I asked the shelter folks if they had had a look under this dog, because it was clearly male. I said that he was 6 to 9 months old and wouldn't bother lifting his leg to pee until he got a little older. Being so close to the ground, he didn't really see the point! I told them we wanted him if no one came to claim him as a lost dog, and then we had to wait 3 weeks before they would release him.
.I went off to teach & then take a class at the Folk School - it was a very long two weeks to be away from my young family and I worried that someone would come & take my new dog while I was gone. The family visited him and when I returned from North Carolina he came home to stay. The girls named him Rupert after the English cartoon bear that wears the yellow checked trousers - their English grandmother had given them several annuals of Rupert cartoons.

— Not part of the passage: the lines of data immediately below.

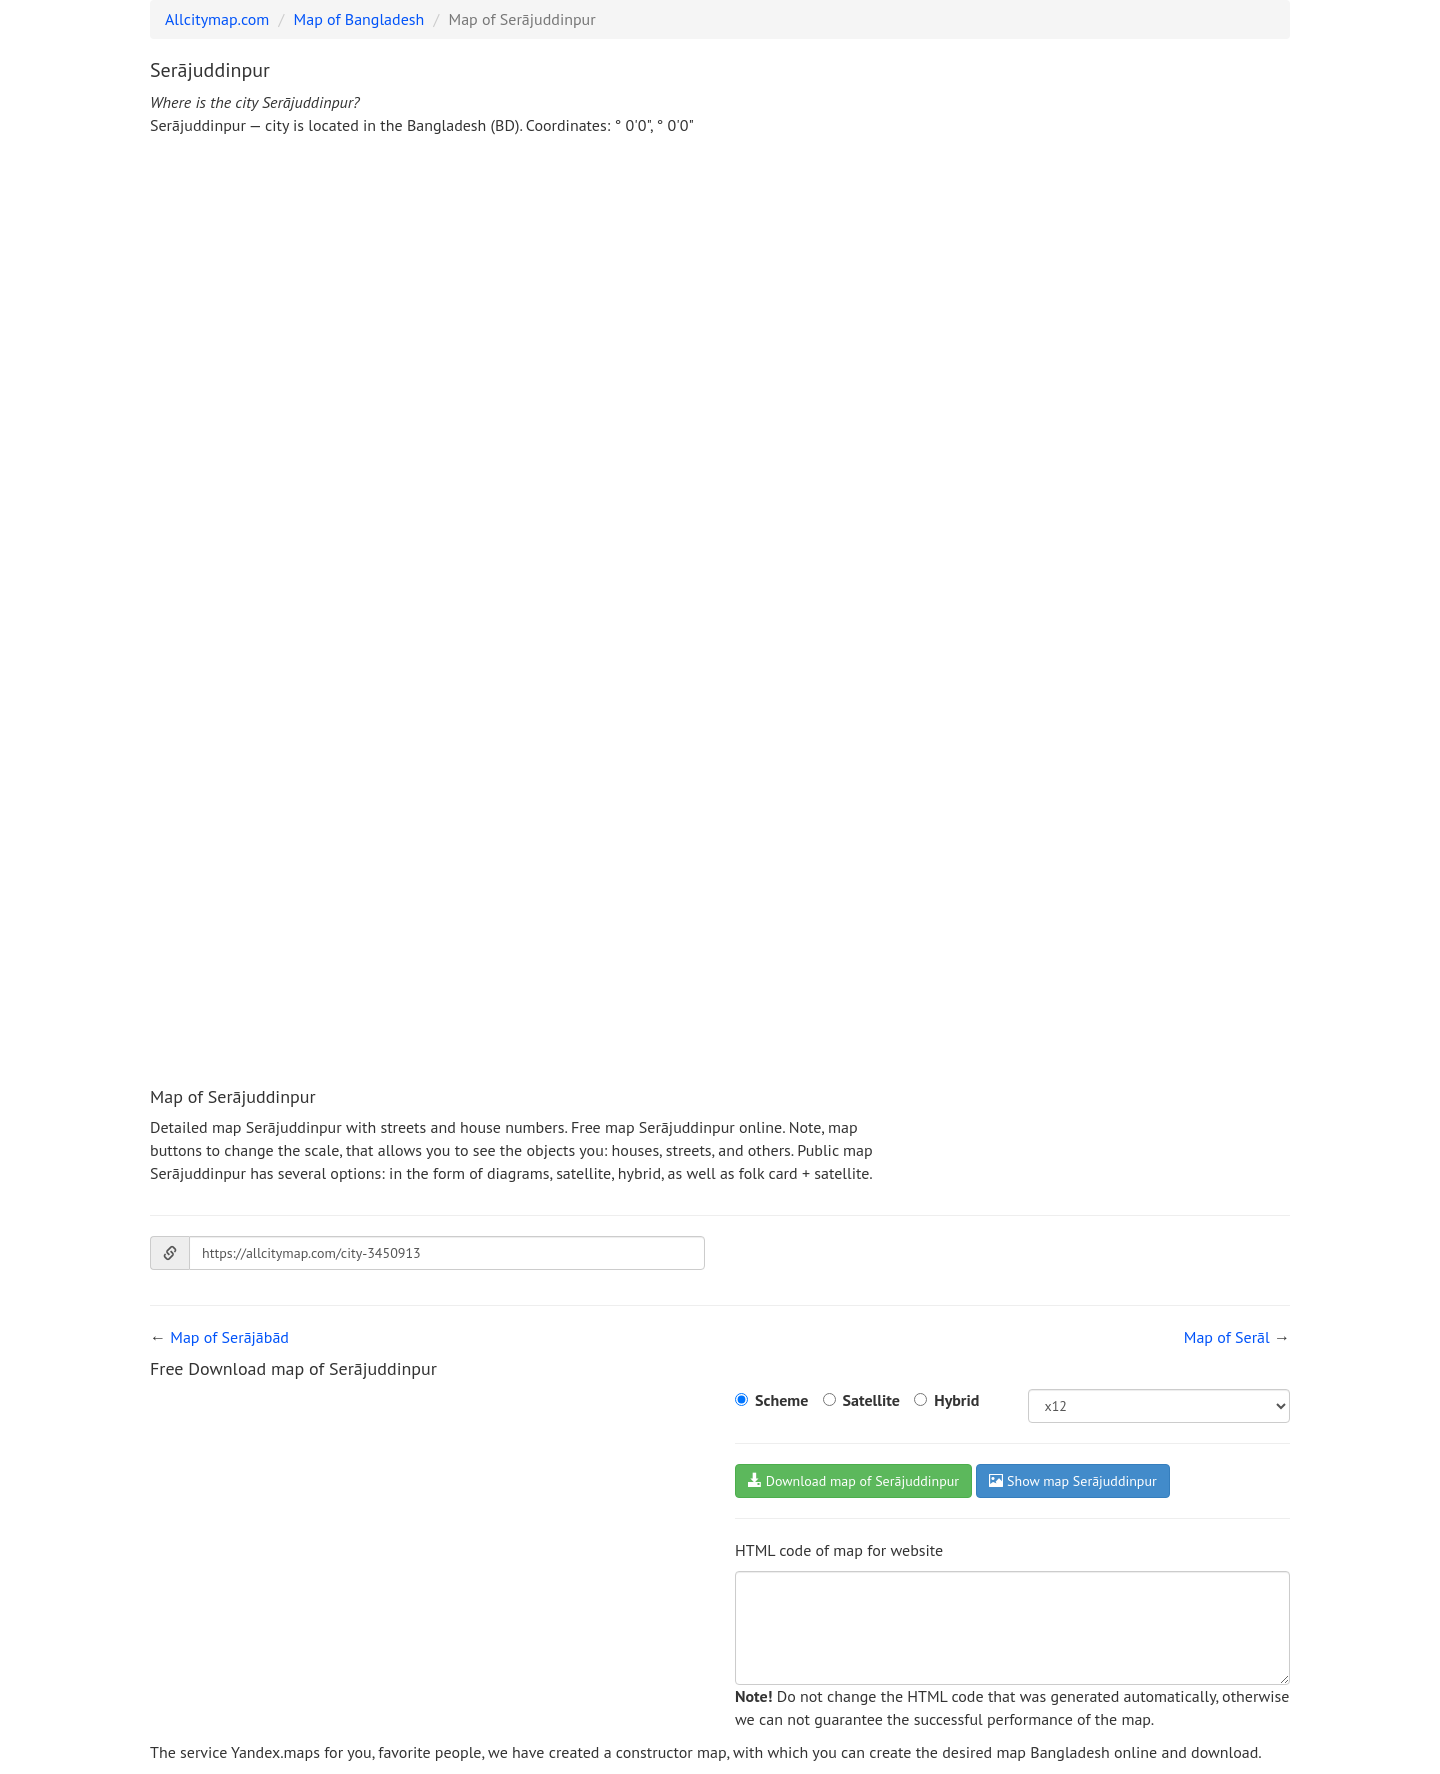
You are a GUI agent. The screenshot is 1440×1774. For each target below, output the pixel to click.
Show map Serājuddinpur (1072, 1481)
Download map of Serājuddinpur (853, 1481)
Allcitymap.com (217, 19)
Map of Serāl (1227, 1337)
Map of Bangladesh (359, 19)
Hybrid (956, 1400)
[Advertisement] (720, 302)
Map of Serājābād (229, 1337)
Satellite (871, 1400)
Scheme (781, 1400)
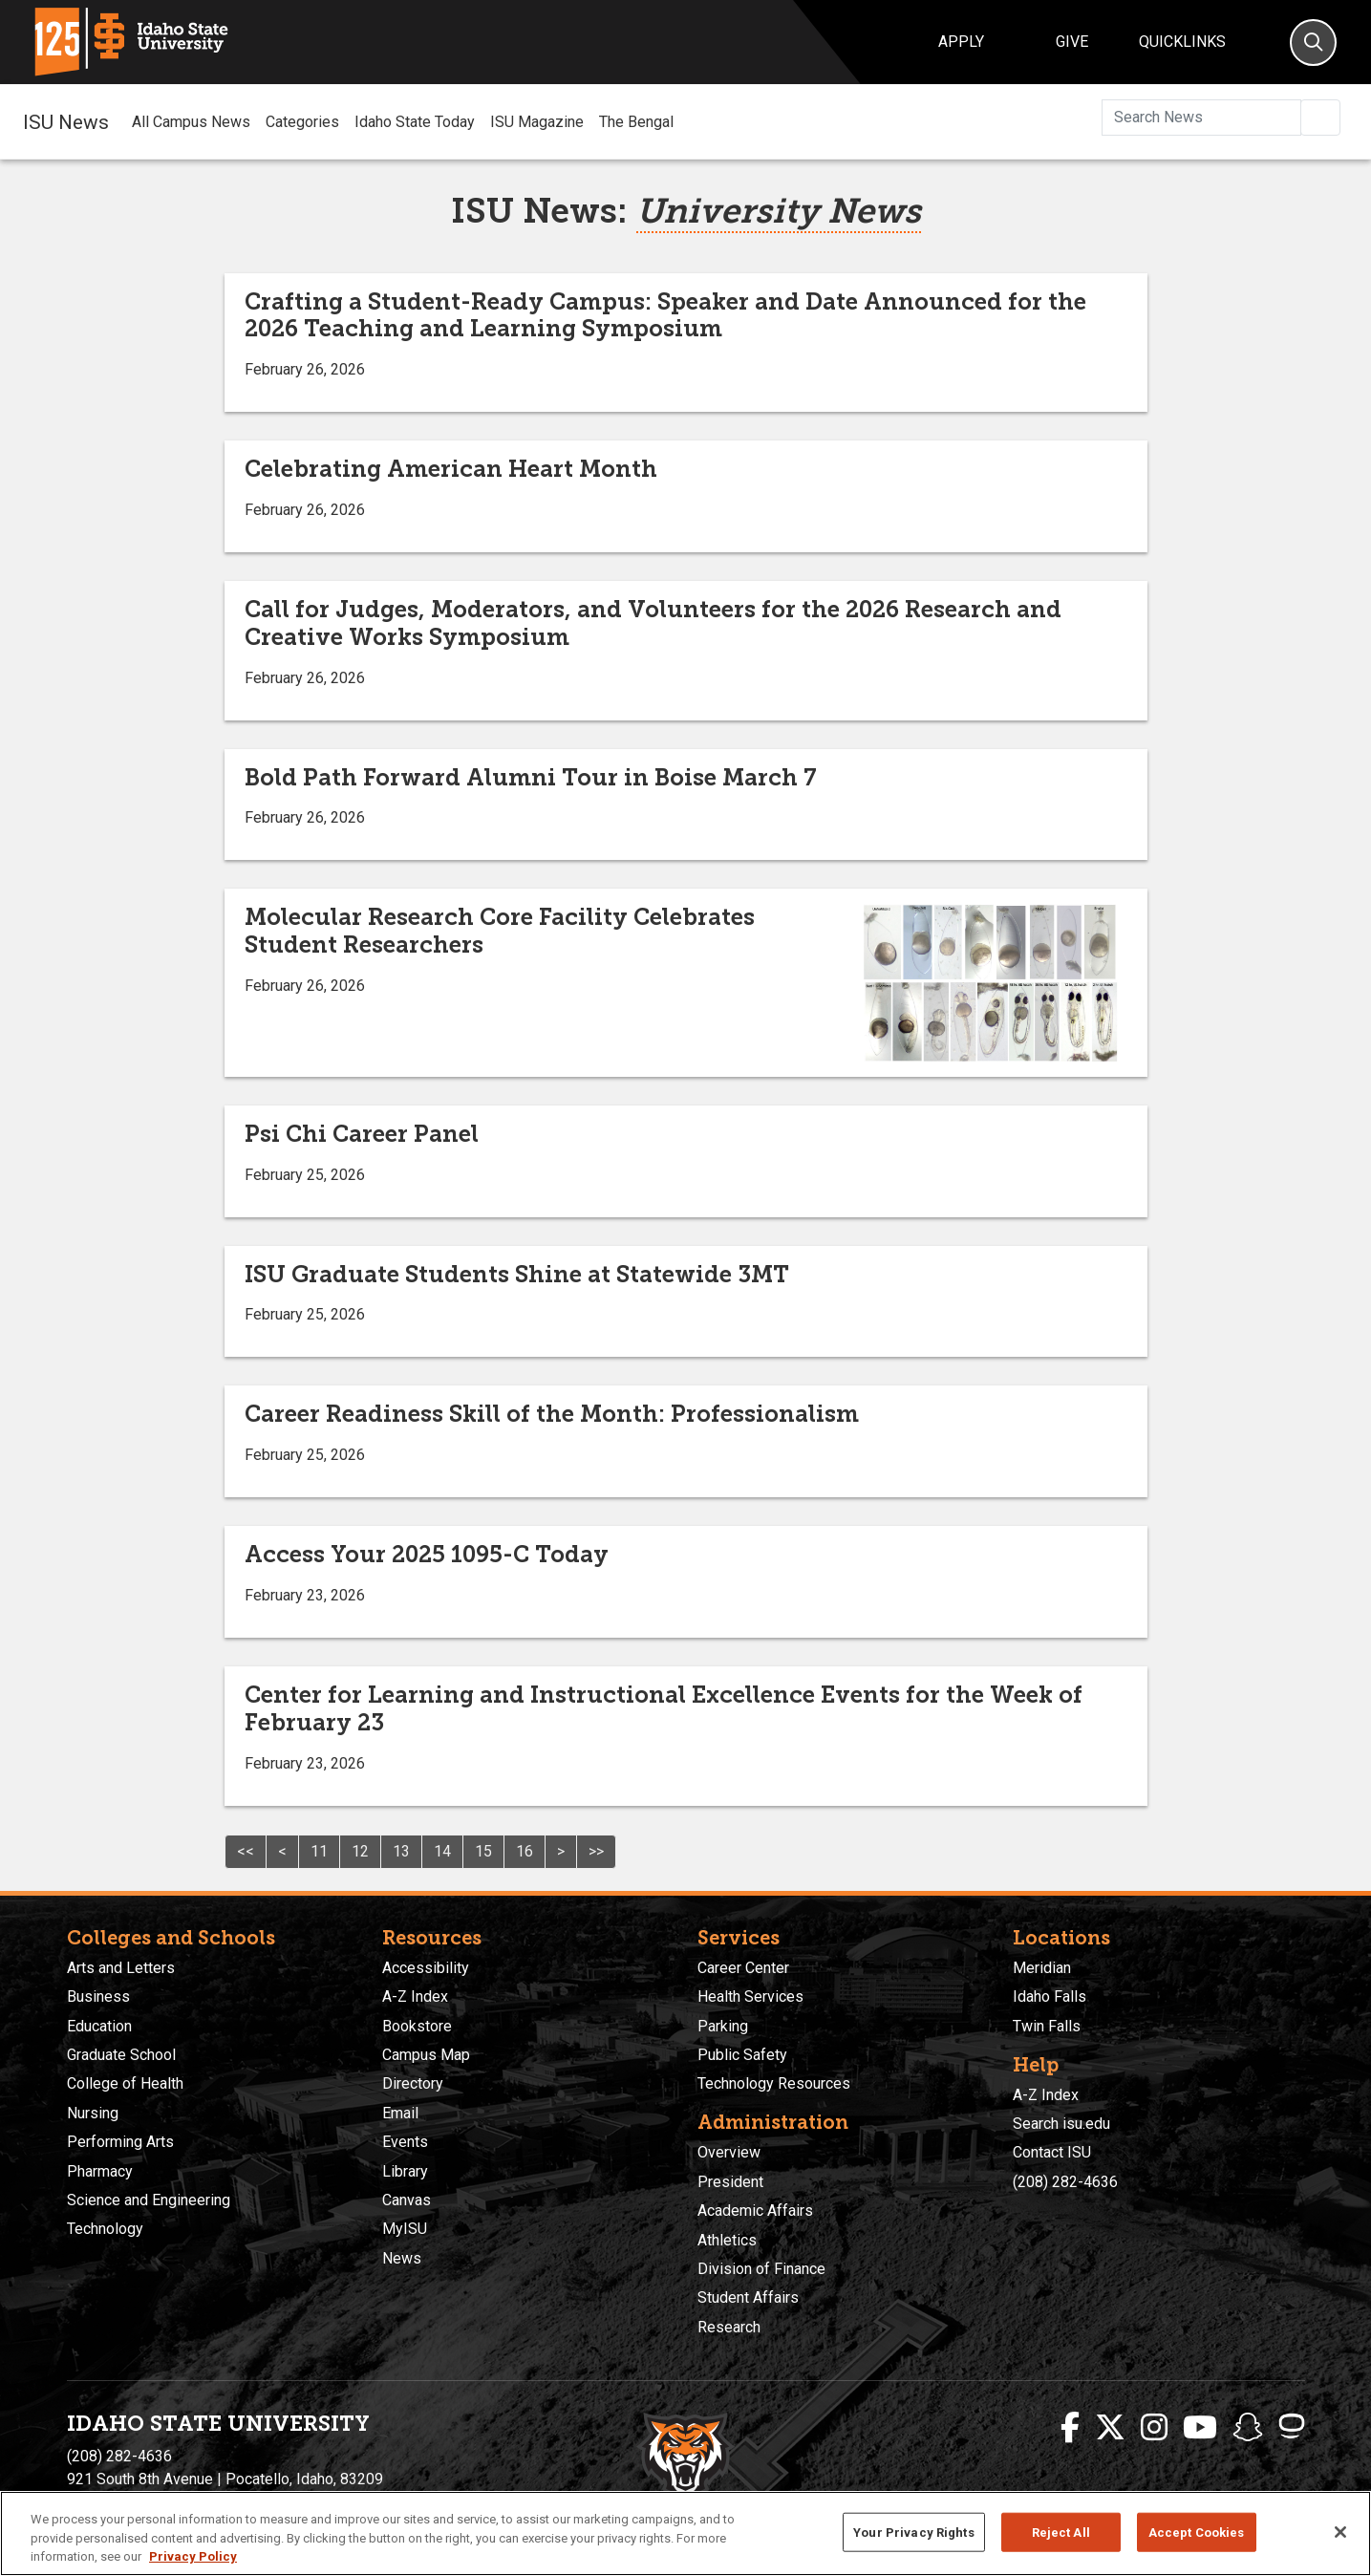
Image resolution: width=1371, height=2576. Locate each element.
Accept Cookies (1196, 2531)
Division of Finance (761, 2269)
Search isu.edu (1061, 2123)
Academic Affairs (755, 2210)
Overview (728, 2152)
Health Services (750, 1996)
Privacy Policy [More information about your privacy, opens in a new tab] (193, 2556)
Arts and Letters (121, 1968)
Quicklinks (1182, 41)
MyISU (404, 2229)
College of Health (125, 2083)
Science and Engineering (148, 2200)
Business (98, 1996)
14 (442, 1851)
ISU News (66, 121)
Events (405, 2142)
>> (596, 1851)
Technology (105, 2229)
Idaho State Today (414, 122)
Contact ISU (1052, 2152)
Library (405, 2171)
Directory (412, 2083)
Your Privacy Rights (913, 2531)
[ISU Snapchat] (1247, 2428)
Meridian (1042, 1968)
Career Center (743, 1968)
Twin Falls (1047, 2026)
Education (99, 2026)
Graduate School (121, 2055)
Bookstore (417, 2026)
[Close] (1340, 2532)
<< (245, 1851)
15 (483, 1851)
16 (524, 1851)
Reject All (1061, 2531)
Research (728, 2327)
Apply (961, 41)
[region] (685, 2533)
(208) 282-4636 (1065, 2182)
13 (401, 1851)
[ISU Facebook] (1070, 2428)
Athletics (727, 2240)
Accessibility (425, 1968)
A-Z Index (415, 1996)
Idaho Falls (1049, 1996)
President (730, 2182)
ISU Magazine (537, 122)
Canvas (406, 2200)
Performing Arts (120, 2142)
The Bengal (636, 122)
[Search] (1313, 42)
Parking (722, 2026)
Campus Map (426, 2055)
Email (400, 2113)
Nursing (92, 2113)
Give (1072, 41)
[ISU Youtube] (1200, 2428)
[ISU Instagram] (1154, 2428)
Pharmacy (100, 2171)
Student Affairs (748, 2297)
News (401, 2258)
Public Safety (742, 2055)
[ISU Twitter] (1110, 2428)
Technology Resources (773, 2083)
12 (360, 1851)
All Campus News (191, 122)
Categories (302, 122)
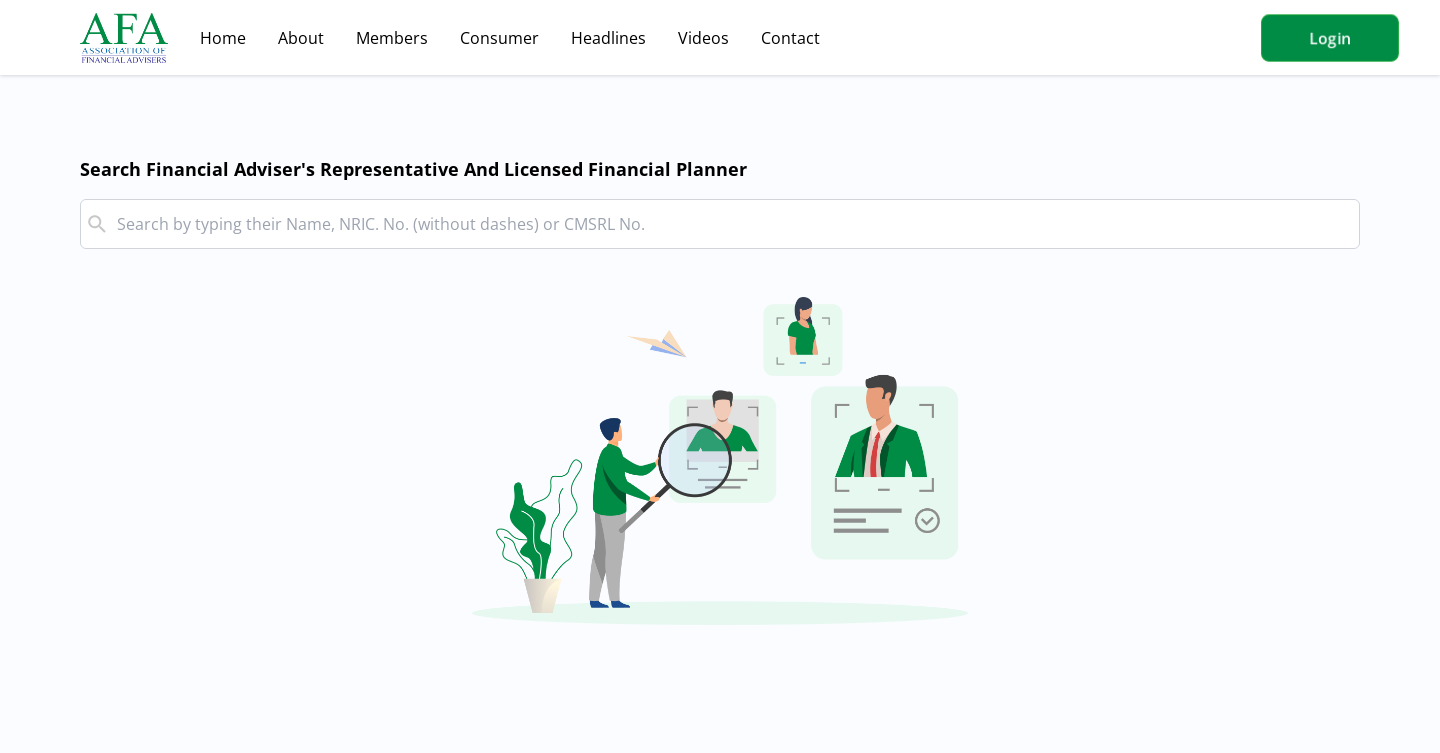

Rupert was the best dog in the whole world. He loved to ride in the car, and wanted to go with me everywhere. I brought him to work with me and he made friends with all the Bluemont staff over the years and with everyone who came in the door. We walked around the Clarke County park for exercise, we walked around Leesburg to run errands, he once climbed all the way to the top of Old Rag mountain with Peter & me. He was always by my side if I was upset or ill, wanting to offer comfort in his doggie way.
But he lost his companion Wiley about a year ago, and he was up in years for a corgi. He was in good form until about 6 months ago when he started climbing the stairs like a slalom instead of bounding straight up. He lost the spring in his back legs - I had to give him a power assist boost to get into the car. The vet said he had bone spurs and an NSAID helped, but he lost his appetite at the beginning of December and we had to tempt him with all manner of food and feed him by hand.
I knew he was getting ready to leave us, and when he refused food of any kind, we watched him carefully for several days. On Tuesday he wanted to come in the car with me but had to be lifted in, and when I got to work he didn't want to get out of the car. I realized that it hurt him to be moved, and that the time had come. I carried him into the office and worked until evening, and then I took him to our vet.
At the vet's office, I stayed with him and talked to him as we waited, and after they gave him a sedative I told him that we loved him and wanted him to have a good journey. I said this for every member of our family - Peter loves you and he says goodbye, Lily Rose, Hannah, Ruby, and then every other person I could think of who was dear to him - Tex, Nathan, Jill, Sue. It was one of the hardest things I've ever done, and surely one of the most important.
We love you, Rupert. We miss you. You were loved by many people. The cats are pretending that they don't care, but I know for a fact that they miss you, too.